THE NEW YORK TIMES - Vivemos uma época — uma era, na realidade — de pessimismo nos Estados Unidos. O pessimismo aparece em diferentes matizes. Há o pessimismo progressista: o país está oscilando entre um fascismo sob bonés do lema MAGA (Make America Great Again) e uma nova versão de The Handmaid’s Tale (a distopia adaptada para série).

Há o pessimismo conservador: as instituições, das escolas de ensino fundamental ao Pentágono, estão sendo capturadas pela “cultura da lacração”. Há o afro-pessimismo: pessoas negras sempre foram excluídas por um racismo sistêmico e impossível de eliminar.

Há o pessimismo dos brancos de classe média e trabalhadora: o país e os valores que eles conheceram por gerações estão sendo sequestrados por elites presunçosas e autocentradas, que os desprezam.

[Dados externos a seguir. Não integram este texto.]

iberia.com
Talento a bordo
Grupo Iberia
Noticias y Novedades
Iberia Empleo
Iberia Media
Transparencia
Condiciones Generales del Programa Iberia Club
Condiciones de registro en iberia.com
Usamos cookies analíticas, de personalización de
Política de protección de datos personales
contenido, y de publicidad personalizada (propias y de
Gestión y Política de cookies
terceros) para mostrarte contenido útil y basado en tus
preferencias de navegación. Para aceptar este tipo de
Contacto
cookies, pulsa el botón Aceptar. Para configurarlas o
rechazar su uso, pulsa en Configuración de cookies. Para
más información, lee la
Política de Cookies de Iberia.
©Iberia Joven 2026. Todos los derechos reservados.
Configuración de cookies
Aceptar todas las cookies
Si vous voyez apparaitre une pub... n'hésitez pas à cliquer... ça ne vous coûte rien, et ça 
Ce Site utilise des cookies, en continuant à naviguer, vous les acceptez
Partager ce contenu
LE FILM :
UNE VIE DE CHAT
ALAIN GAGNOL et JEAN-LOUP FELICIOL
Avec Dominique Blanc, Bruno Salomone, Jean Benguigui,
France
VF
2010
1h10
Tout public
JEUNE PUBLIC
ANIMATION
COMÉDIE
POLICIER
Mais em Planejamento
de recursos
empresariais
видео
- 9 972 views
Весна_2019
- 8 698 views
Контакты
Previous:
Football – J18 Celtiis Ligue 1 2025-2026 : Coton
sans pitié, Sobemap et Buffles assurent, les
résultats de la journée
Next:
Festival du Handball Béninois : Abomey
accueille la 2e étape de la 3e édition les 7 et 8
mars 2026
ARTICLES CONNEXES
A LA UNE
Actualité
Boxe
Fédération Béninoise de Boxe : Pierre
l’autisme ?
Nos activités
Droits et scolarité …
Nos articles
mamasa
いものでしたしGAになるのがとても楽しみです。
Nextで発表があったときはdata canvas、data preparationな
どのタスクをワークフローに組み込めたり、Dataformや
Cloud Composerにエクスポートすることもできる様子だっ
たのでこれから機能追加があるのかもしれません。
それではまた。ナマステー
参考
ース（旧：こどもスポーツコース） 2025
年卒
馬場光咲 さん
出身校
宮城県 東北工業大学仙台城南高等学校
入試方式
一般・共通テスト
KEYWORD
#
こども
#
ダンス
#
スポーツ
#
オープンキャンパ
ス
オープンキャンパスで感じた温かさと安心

A saúde mental nos EUA estava em um acentuado declínio antes da pandemia de coronavírus  Foto: Damon Winter/ The New York Times

Há também o pessimismo de centro: estamos perdendo a capacidade institucional, as normas culturais e a coragem moral precisas para forjar as concessões mútuas pragmáticas necessárias em quase todos os níveis da sociedade. O tudo ou nada é agora nosso padrão.

Esses vários tipos de pessimismo podem chegar a conclusões contraditórias, mas têm como base realidades inegáveis. Em 2012, houve cerca de 41 mil mortes por overdose nos EUA. No ano passado, este número passou de 100 mil.

Em 2012, houve 4,7 assassinatos a cada 100 mil habitantes. No ano passado, o índice chegou a 6,9, um aumento de 47%. Uma década atrás, mal ouvíamos falar de roubos de carros a mão armada. Agora, a ocorrência desse crime está nas alturas. Furtos em lojas? Idem.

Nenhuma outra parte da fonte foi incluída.